▶

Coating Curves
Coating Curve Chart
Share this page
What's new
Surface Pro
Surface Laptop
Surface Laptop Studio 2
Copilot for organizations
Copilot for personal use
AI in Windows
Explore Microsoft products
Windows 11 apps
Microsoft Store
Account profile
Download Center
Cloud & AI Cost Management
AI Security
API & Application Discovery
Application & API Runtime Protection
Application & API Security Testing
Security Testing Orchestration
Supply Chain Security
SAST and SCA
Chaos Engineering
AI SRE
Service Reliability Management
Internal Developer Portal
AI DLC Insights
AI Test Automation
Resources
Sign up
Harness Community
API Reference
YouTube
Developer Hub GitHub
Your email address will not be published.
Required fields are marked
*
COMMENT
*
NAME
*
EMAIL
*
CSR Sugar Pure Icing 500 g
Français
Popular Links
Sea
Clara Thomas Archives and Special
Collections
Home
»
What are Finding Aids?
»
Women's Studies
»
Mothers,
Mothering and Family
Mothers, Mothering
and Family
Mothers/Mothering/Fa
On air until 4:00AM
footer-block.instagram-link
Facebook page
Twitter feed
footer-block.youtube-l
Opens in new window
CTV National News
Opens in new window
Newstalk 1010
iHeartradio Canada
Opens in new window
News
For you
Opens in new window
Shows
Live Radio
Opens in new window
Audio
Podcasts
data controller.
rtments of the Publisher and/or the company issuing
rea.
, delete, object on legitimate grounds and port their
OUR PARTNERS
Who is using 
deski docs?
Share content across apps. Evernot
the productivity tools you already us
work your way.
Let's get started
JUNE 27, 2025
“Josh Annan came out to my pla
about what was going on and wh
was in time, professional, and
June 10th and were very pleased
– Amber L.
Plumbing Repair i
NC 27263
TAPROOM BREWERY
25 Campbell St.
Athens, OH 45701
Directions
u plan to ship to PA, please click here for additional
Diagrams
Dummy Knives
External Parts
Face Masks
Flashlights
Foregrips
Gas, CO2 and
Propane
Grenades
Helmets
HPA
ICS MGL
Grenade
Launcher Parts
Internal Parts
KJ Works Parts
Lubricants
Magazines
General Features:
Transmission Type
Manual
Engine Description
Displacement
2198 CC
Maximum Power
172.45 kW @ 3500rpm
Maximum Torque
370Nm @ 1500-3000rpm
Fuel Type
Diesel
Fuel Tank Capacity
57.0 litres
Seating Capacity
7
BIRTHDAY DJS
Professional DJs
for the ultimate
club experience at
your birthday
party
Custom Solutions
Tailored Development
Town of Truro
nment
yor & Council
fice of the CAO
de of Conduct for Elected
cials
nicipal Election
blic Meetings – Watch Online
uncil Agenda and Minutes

◀

### Activity:
Determine which lines above include the word "Surface", and report those lines in full.

### Answer to the problem:
Surface Pro
Surface Laptop
Surface Laptop Studio 2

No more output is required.